My friend Jo, who loves music, food and self-deprecation, and is one of the funniest people I know, met me for dinner at a Greek restaurant near my home recently. We drank red wine and talked about a book I had just given her, the novel Burial Rites by Hannah Kent, about the last woman to be condemned to death in Iceland in 1829, for an alleged murder. In the final pages, a priest called Toti rides alongside the condemned woman, Agnes, as she trudges to her death on her horse. Agnes is shaking and chattering uncontrollably with cold and fear, unable to move her legs when she climbs off. Toti says to her, repeatedly and simply: ‘I am here.’
Jo began to cry as she spoke about the grace of the scene, and I realised that was what she had tried to tell me when she took weeks of carer’s leave after my operations and sat next to me in different hospitals, watching me sink into pain then emerge again, looking haunted and half-dead, then staying at my house, cooking and trying to persuade me to eat, just to get me through another day: ‘I am here.’

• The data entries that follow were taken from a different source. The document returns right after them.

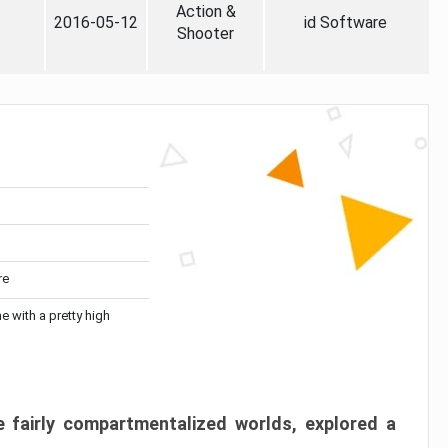
Action &
2016-05-12
id Software
Shooter
re
me with a pretty high
 fairly compartmentalized worlds, explored a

Sometimes it can be hard to be a companion, carer or witness. But I will never forget those who were there and their concrete loyalty, and those who are there still.
And yet when I think about my friendship with Jo, I think mostly of joy. So much of it is defined by laughter, dancing, unending conversation and escapes to a small fishing village on the NSW South Coast, where we explore the cliffs and deserted beaches of the untamed national park, climb over shipwrecks rusting on rocky shores, paddle along rivers and through mangrove swamps, and feast on freshly caught fish under wide skies as my kids explore rockpools.
We owe so much to our friends, each with their own story: those who have known us since we were children, those who joined the band along the way, those we met only fleetingly but who still stay with us, those who somehow manage to keep us alight. These people are the crossbeams of our resilience. Without them, I honestly do not know how I would live.
Chapter 13
Freudenfreude: Sharing the Joy
JANE FONDA TOLD VANITY FAIR that her female friends ‘keep starch in my spine’. So do mine. Which is why I have never understood why some people hold onto a stubborn, unbending belief that women secretly loathe each other, and will scrap and brawl at the slightest provocation — catfight! I am not sure why this myth persists when female friendships are mostly incendiary, bulletproof and enduring.
An Australian woman once wrote a book purporting to reveal ‘the truth about female competition’, as though she were lifting the lid on a putrid worm farm. When I read these words I was stunned:
Most women know, that as soon as their back is turned their female friends are checking out the size of their arse. If it’s grown then it will be discussed amongst the other women in the group with glee. If it’s shrunk then all sorts of hypotheses will be discussed. She’s bulimic, no, she’s on cocaine, she’s having an affair, no, she’s definitely a lesbian, can you pass the cake? Gossip is powerful. Considered a form of female bonding, it involves . . . enjoying the short-lived glee of Schadenfreude and passing moral judgment on fellow females.